WORK REQUIRED – Copy out every line of the data exactly; do not include the images.

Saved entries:
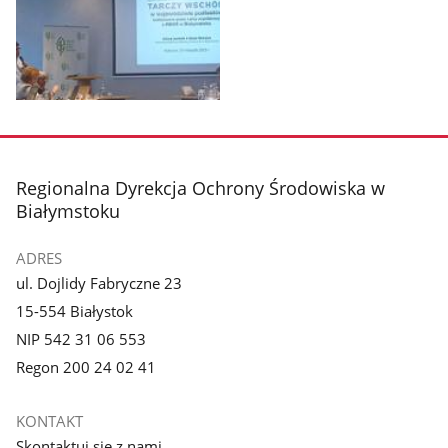
1
2
z
z
galerii.
galerii.
Pokaż
zdjęcie
3
z
stopka
Regionalna Dyrekcja Ochrony Środowiska w
galerii.
Białymstoku
ADRES
ul. Dojlidy Fabryczne 23
15-554 Białystok
NIP 542 31 06 553
Regon 200 24 02 41
KONTAKT
Skontaktuj się z nami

RESPONSE TO THE EXERCISE –
1
2
z
z
galerii.
galerii.
Pokaż
zdjęcie
3
z
stopka
Regionalna Dyrekcja Ochrony Środowiska w
galerii.
Białymstoku
ADRES
ul. Dojlidy Fabryczne 23
15-554 Białystok
NIP 542 31 06 553
Regon 200 24 02 41
KONTAKT
Skontaktuj się z nami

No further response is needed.